L'Amérique est peut-être en train de perdre la bataille contre l'obésité. Mais il n’est pas nécessaire de perdre la guerre.

Aux États-Unis, les taux d'obésité chez les adultes et les enfants sont passés de 14% et 30% respectivement en 1999-2000 à 18% et à près de 40% en 2015-2016, selon le rapport publié récemment, State of Obesity 2018.

En outre, aucun État n'a enregistré une amélioration statistiquement significative de son taux d'obésité en 2017 par rapport à l'année précédente.

Les taux d'obésité sont également à la hausse dans le monde entier, mais certains pays, tels que le Japon, la Corée du Sud et l'Italie, maintiennent des taux d'obésité inférieurs à 10%.

Voici ce que nous pouvons apprendre des autres cultures qui peuvent nous aider à résoudre le problème de l'obésité à la maison.

1. Consommez moins de calories

Pour lutter contre l'obésité, nous pouvons commencer par être plus conscients de la quantité de nourriture que nous consommons.

Au Japon, où le taux d'obésité chez l'adulte est inférieur à 4%, l'adulte moyen consomme 200 calories de moins par jour que l'Américain moyen, selon une étude réalisée en 2006 par l'Université du Minnesota.

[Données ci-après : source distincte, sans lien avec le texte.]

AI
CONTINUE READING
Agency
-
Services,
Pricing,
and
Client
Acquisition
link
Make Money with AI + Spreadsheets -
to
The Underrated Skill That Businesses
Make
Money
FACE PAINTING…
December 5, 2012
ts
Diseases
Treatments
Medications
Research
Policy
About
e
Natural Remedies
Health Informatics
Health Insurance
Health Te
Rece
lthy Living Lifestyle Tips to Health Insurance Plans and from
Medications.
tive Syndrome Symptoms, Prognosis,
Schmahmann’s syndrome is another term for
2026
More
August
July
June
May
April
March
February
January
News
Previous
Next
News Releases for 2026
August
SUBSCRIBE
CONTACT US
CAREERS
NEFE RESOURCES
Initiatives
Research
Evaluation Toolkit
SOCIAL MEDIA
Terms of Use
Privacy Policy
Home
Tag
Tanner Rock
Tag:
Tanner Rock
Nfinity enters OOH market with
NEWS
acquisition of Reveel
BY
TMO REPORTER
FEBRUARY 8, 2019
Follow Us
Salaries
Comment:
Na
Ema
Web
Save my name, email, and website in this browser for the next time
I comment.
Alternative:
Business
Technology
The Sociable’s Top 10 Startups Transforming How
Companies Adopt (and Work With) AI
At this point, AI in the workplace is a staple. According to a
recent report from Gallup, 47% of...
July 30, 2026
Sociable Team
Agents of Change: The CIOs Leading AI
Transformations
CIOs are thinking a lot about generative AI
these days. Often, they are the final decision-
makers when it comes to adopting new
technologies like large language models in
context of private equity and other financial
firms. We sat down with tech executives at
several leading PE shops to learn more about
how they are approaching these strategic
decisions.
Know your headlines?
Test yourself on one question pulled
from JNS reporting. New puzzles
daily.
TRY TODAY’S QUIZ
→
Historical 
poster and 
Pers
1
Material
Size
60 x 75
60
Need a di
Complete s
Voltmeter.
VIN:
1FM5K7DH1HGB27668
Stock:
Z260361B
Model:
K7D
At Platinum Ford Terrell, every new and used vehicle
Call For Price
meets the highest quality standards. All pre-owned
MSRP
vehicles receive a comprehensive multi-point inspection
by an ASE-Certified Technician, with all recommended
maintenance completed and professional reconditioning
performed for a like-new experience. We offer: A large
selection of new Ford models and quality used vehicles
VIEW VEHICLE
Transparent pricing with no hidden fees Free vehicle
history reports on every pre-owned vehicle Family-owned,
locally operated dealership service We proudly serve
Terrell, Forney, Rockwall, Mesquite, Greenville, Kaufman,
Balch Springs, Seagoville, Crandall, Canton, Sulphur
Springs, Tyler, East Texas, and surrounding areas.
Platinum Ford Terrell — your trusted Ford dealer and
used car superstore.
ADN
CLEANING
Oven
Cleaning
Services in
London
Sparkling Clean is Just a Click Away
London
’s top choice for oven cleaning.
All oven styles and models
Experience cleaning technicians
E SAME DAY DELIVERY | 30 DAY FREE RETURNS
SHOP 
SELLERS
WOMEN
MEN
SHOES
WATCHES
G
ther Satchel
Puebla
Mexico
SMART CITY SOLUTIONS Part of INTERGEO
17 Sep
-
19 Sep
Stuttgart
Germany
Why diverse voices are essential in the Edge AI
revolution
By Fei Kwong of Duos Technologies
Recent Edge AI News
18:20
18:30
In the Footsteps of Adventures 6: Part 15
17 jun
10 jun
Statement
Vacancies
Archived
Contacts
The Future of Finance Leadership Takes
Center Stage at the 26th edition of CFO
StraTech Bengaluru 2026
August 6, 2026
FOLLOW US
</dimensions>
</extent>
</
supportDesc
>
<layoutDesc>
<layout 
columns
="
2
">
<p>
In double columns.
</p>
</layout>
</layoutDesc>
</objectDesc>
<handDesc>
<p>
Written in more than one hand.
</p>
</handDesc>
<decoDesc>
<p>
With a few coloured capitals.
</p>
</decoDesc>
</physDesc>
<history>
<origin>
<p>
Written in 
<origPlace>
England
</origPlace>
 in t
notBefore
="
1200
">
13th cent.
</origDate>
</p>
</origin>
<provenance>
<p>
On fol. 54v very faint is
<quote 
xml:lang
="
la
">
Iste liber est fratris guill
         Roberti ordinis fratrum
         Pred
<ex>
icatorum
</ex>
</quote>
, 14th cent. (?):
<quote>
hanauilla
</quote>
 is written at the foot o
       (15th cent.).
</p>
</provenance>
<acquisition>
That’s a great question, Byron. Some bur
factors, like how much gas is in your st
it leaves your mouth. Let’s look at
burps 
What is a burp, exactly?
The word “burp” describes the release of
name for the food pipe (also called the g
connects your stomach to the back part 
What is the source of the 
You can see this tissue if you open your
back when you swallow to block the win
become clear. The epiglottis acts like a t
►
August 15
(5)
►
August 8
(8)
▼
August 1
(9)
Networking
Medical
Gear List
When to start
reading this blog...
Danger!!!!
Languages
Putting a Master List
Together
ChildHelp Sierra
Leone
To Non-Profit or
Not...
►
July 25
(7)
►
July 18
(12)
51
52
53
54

“Certains des plus efficaces [diets] Weight Watchers et Nutrisystem, où vous suivez un régime comportant peu de calories », a déclaré à Healthline le Dr Robert Raspa, médecin de famille à Jacksonville, en Floride.

«Vous devez garder une trace de vos calories. Je recommande un compteur de calories comme [the app] MyFitnessPal. Autrefois, un journal alimentaire fonctionnait très bien », a noté Raspa.

2. Faites plus d'exercice spontané

Prévenir l'obésité ne consiste pas seulement à aller au gym.

Il s’agit également de votre degré d’activité dans votre vie quotidienne.

Des chercheurs des National Institutes of Health ont utilisé les données d'un smartphone pour déterminer le nombre moyen de pas quotidiens réalisés par les utilisateurs du monde entier.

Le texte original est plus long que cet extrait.